If the case is that the cockpit on the 3D model of the aircraft does not have a floor, then a solution to that problem can simply be by making a 3D object (more likely a square) and add it on to the aircraft using the "Pilot Method". I will explain what this is. In the data.ini file, under the section for the crew, there are several lines that call for 3D object outside of the specified aircraft folder to be implented into the 3D aircraft model. The first line should say: [Pilot]; 2nd line should say: SystemType=Pilot_Cockpit (this line tell the SF engine that a 3D object, outside of the specified aircraft folder, will be needed); 3rd line says: "PilotModelName=InsertNameHere (obviously the "InsertNameHere" would be replaced by whatever pilot .LOD file you would want in the aricraft. This line directs the SF engine on what the 3D object that is outside of the specified aircraft folder is); 4th line should also say: Position=x,y,z (x,y,z, would realy be reaplced by numbers that tell the SF engine where the 3D object would be positioned on the 3D aricraft model). Knowing what these three lines do can now allow us to get our square to be inserted into the floorless cockpit of the 3D aircraft. However, before we do that, we need to understand one more aspect of the "Pilote Method." Every major part of the aircraft has systems attached to it. The crew section in the data.ini file is a system that is part of a major 3D part of the aircraft. We need to find out what that part is and then add a new system to that part to install our new floor.
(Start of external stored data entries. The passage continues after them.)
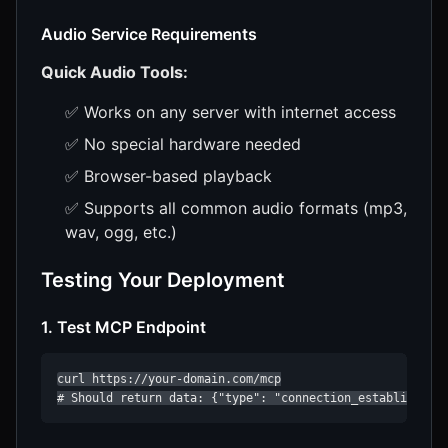
Audio Service Requirements
Quick Audio Tools:
✅ Works on any server with internet access
✅ No special hardware needed
✅ Browser-based playback
✅ Supports all common audio formats (mp3,
wav, ogg, etc.)
Testing Your Deployment
1. Test MCP Endpoint
curl https://your-domain.com/mcp

# Should return data: {"type": "connection_established"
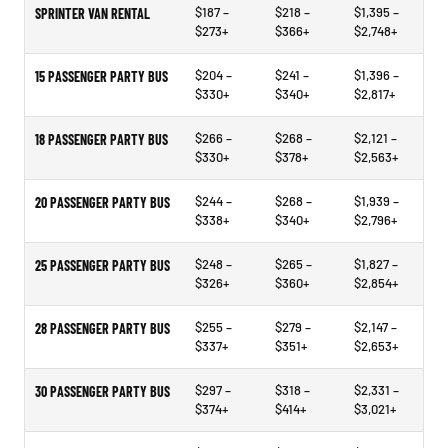
$187 –
$218 –
$1,395 –
SPRINTER VAN RENTAL
$273+
$366+
$2,748+
$204 –
$241 –
$1,396 –
15 PASSENGER PARTY BUS
$330+
$340+
$2,817+
$266 –
$268 –
$2,121 –
18 PASSENGER PARTY BUS
$330+
$378+
$2,563+
$244 –
$268 –
$1,939 –
20 PASSENGER PARTY BUS
$338+
$340+
$2,796+
$248 –
$265 –
$1,827 –
25 PASSENGER PARTY BUS
$326+
$360+
$2,854+
$255 –
$279 –
$2,147 –
28 PASSENGER PARTY BUS
$337+
$351+
$2,653+
$297 –
$318 –
$2,331 –
30 PASSENGER PARTY BUS
$374+
$414+
$3,021+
Usually the crew system is located in the Nose section of the data.ini file. So what you do is add in a new system (let's call it... SystemName[***]=Floor). Now lets go down back to where the crew entries are located. Add in a new entry underneath the last crew entry. Let's have it setup like this... 1st line: [Floor] (remember that this is what we had called the new system?); 2nd line: SystemType=Pilot_Cockpit; 3rd line: PilotModelName=Floor; 4th line: Position=x,y,z (it would be relatively close to what the postions are for the previous crew entries).

 

Now if the case is with the actual 3D cockpit, then you will need to have a whole new cockpit to be made. You can either contact the original model maker, or make one yourself.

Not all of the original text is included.